By the time I knew her, she was a bird with wrinkled skin the texture of feathers. Everything about her was soft, her birdy chortle of a laugh, her words as she said, “My lands!” and slapped her soft knee. Her nose grew beaklike, too, and everything about her diminished except her bright, dark bird eyes, watching the world sharply.
My father’s mother stood upright in my youngest years, holding my fingers as I learned to walk on the stepping stones in her yard. As I grew taller time bent her spine into an archer’s bow, the invisible line of gravity pulling more taut each year until her body inscribed a letter C or a question mark. Then the C closed and she became a small tidy bird with her head very nearly tucked under her wing. Her arthritic hands were small letter Cs, also, with gothic knobs and twisted calligraphy.
It’s Satchmo who makes me think of Grandma these days, how my brothers and I loved to have Grandma as a babysitter. When we slept over at her house, she fed us stacks of Twinkies and let us stay up to watch Johnny Carson with her, playing rummy until we were all maniacally wound-up. So my mother thought to have Grandma babysit at our own house, instead, thinking we children would get more sleep. My parents would leave the house, exacting promises that we would take it easy on Grandma. As soon as she left the living room for the kitchen, my older brother would leap up on the couch and change the hands of the big clock, to put off bedtime by another hour. Then we would call her into the living room while Burl changed the kitchen clock, to match. And sooner or later she would settle in a comfortable chair, trying to figure out what to do with three rambunctious children. Immediately the cat would climb onto her lap and she would start the bird dance of shooing away a persistent animal. My brothers and I found this endlessly entertaining, as she grew more flustered until she shouted at us to get “that varmint” away from her.
Satchmo, too, is drawn to the family member who is least likely to want him, and that is Scott.
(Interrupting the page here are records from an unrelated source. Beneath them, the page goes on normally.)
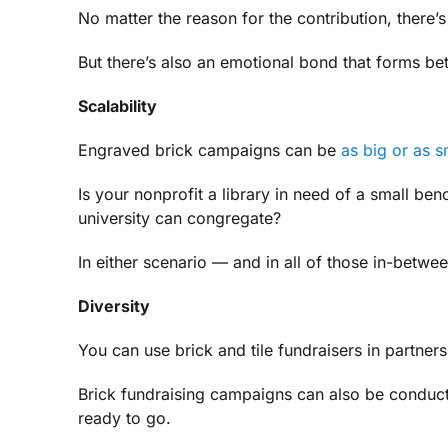
No matter the reason for the contribution, there’
But there’s also an emotional bond that forms be
Scalability
Engraved brick campaigns can be
as big or as s
Is your nonprofit a library in need of a small be
university can congregate?
In either scenario — and in all of those in-betwe
Diversity
You can use brick and tile fundraisers in partners
Brick fundraising campaigns can also be conducte
ready to go.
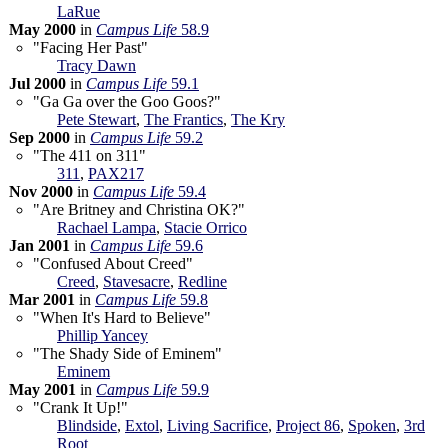
LaRue
May 2000
in
Campus Life
58.9
"Facing Her Past"
Tracy Dawn
Jul 2000
in
Campus Life
59.1
"Ga Ga over the Goo Goos?"
Pete Stewart
,
The Frantics
,
The Kry
Sep 2000
in
Campus Life
59.2
"The 411 on 311"
311
,
PAX217
Nov 2000
in
Campus Life
59.4
"Are Britney and Christina OK?"
Rachael Lampa
,
Stacie Orrico
Jan 2001
in
Campus Life
59.6
"Confused About Creed"
Creed
,
Stavesacre
,
Redline
Mar 2001
in
Campus Life
59.8
"When It's Hard to Believe"
Phillip Yancey
"The Shady Side of Eminem"
Eminem
May 2001
in
Campus Life
59.9
"Crank It Up!"
Blindside
,
Extol
,
Living Sacrifice
,
Project 86
,
Spoken
,
3rd
Root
Satchmo is not a lap-climbing kitty, yet, but meows incessantly at Scott until he is petted and scratched to his heart’s content.
Somehow I doubt I will ever hear the word “varmint” used again by a person truly at home with the word. In mountain terrain there is a large furry mammal called a “marmot,” which sounds enough like varmint in my mind that every mention of the animal makes me smile and think of my birdlike grandmother and her twinkling eyes, as sometimes, just at the right time, the cat would walk to her lap on quiet feet and sneak quietly in, and my varmint-hating Grandma would rest her c-shaped hand onto the warm cat until both were calm enough not to notice the passing of time.
“I think he likes you,” I would whisper.
“Well, I don’t like him,” she’d say, “but he’s alright for now. As long as the varmint is sleeping.” And if conditions were right she would fall asleep, too, in the big rocker, my tired old bird grandma plumb worn out by her grandchildren, her lap a nest for a wild varmint with a loud purr.